The two-stream self-attention mechanism also increased the implementation complexity. While libraries like Hugging Face Transformers eventually provided XLNet implementations, the model was never as widely adopted as BERT or its simpler successors.
The period from 2019 to 2020 saw a rapid succession of pretrained models, each claiming state-of-the-art on various benchmarks. After XLNet came RoBERTa, ALBERT, ELECTRA, DeBERTa, and others. The community gradually converged on the view that training methodology (data, batch size, training duration, hyperparameter tuning) mattered as much as or more than architectural innovations. Models that achieved strong performance with simpler architectures tended to see wider adoption.
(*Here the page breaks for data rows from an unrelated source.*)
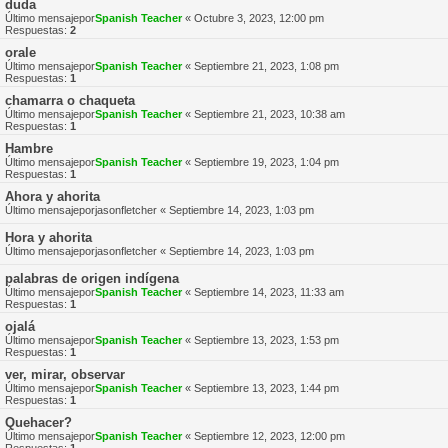
duda
Último mensajepor
Spanish Teacher
«
Octubre 3, 2023, 12:00 pm
Respuestas:
2
orale
Último mensajepor
Spanish Teacher
«
Septiembre 21, 2023, 1:08 pm
Respuestas:
1
chamarra o chaqueta
Último mensajepor
Spanish Teacher
«
Septiembre 21, 2023, 10:38 am
Respuestas:
1
Hambre
Último mensajepor
Spanish Teacher
«
Septiembre 19, 2023, 1:04 pm
Respuestas:
1
Ahora y ahorita
Último mensajepor
jasonfletcher
«
Septiembre 14, 2023, 1:03 pm
Hora y ahorita
Último mensajepor
jasonfletcher
«
Septiembre 14, 2023, 1:03 pm
palabras de origen indígena
Último mensajepor
Spanish Teacher
«
Septiembre 14, 2023, 11:33 am
Respuestas:
1
ojalá
Último mensajepor
Spanish Teacher
«
Septiembre 13, 2023, 1:53 pm
Respuestas:
1
ver, mirar, observar
Último mensajepor
Spanish Teacher
«
Septiembre 13, 2023, 1:44 pm
Respuestas:
1
Quehacer?
Último mensajepor
Spanish Teacher
«
Septiembre 12, 2023, 12:00 pm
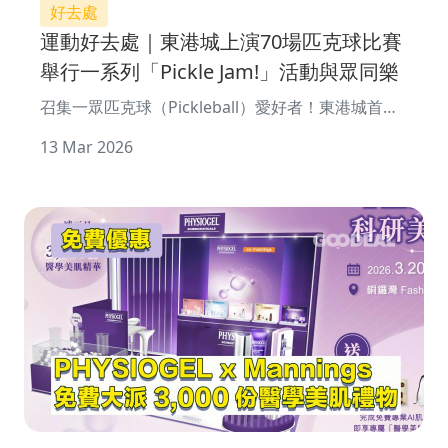
好去處
運動好去處｜東港城上演70場匹克球比賽
舉行一系列「Pickle Jam!」活動與眾同樂
召集一眾匹克球（Pickleball）愛好者！東港城首度
聯乘PCL Asia（亞洲匹克球冠軍聯賽）、雲彩行動及
13 Mar 2026
Ramsports，於東港城一樓中庭打造成標準室內匹
�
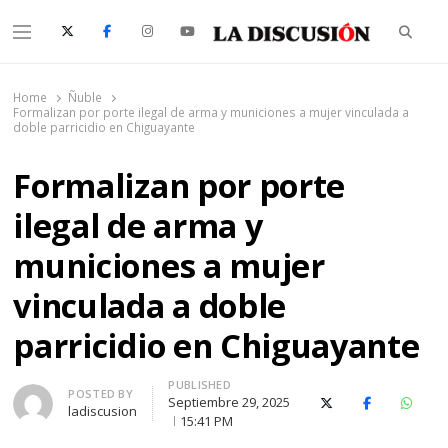
Searc
Menu
La Discusión
El Diario de la Región de Ñuble
Home
Ñuble
Formalizan por porte ilegal de arma y municiones a mujer vinculada a
doble parricidio en Chiguayante
Formalizan por porte
ilegal de arma y
municiones a mujer
vinculada a doble
parricidio en Chiguayante
PUBLISHED
Author
POSTED BY
Septiembre 29, 2025
X (Twitter)
Facebook
Whats
ladiscusion
15:41 PM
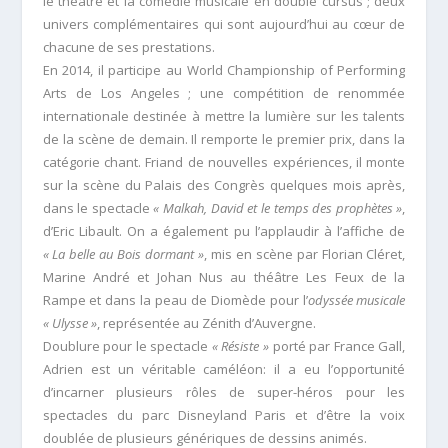
le théâtre et la comédie musicale en double cursus ; deux
univers complémentaires qui sont aujourd’hui au cœur de
chacune de ses prestations.
En 2014, il participe au World Championship of Performing
Arts de Los Angeles ; une compétition de renommée
internationale destinée à mettre la lumière sur les talents
de la scène de demain. Il remporte le premier prix, dans la
catégorie chant. Friand de nouvelles expériences, il monte
sur la scène du Palais des Congrès quelques mois après,
dans le spectacle
« Malkah, David et le temps des prophètes »
,
d’Eric Libault. On a également pu l’applaudir à l’affiche de
« La belle au Bois dormant »
, mis en scène par Florian Cléret,
Marine André et Johan Nus au théâtre Les Feux de la
Rampe et dans la peau de Diomède pour l’
odyssée musicale
« Ulysse »
, représentée au Zénith d’Auvergne.
Doublure pour le spectacle
« Résiste »
porté par France Gall,
Adrien est un véritable caméléon: il a eu l’opportunité
d’incarner plusieurs rôles de super-héros pour les
spectacles du parc Disneyland Paris et d’être la voix
doublée de plusieurs génériques de dessins animés.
Meanwhile, the decoder-only GPT paradigm continued to scale. GPT-3, released in 2020 with 175 billion parameters, showed that very large autoregressive models could perform remarkably well on a wide range of tasks through in-context learning, without any fine-tuning at all. This shift toward very large generative models further reduced interest in encoder-only models like XLNet for new research, though encoder models remain widely used in production for classification, retrieval, and extraction tasks.
XLNet's original implementation in TensorFlow was released on GitHub at github.com/zihangdai/xlnet under the Apache 2.0 license. The model is also available through the Hugging Face Transformers library in PyTorch and TensorFlow under identifiers such as xlnet-base-cased and xlnet-large-cased. Both the pretrained weights and the fine-tuning scripts are publicly available.
Fine-tuning XLNet-Large requires significant GPU memory. On a single 16GB GPU, XLNet-Large with a sequence length of 512 can only fit a batch size of 1, while XLNet-Base with the same sequence length supports a batch size of 8. For practical fine-tuning, gradient accumulation or multi-GPU setups are typically needed.
XLNet's contributions extend beyond its benchmark scores. The permutation language modeling idea demonstrated that there were viable alternatives to masked language modeling for bidirectional pretraining. The theoretical analysis of BERT's pretrain-finetune discrepancy and independence assumption became standard reference points in the NLP literature. The integration of Transformer-XL's segment recurrence into pretraining influenced subsequent work on long-context models.
The XLNet paper has been cited thousands of times and remains required reading in NLP courses and research groups. While the model itself has been largely superseded by later architectures for new projects, its ideas continue to inform the design of modern language models.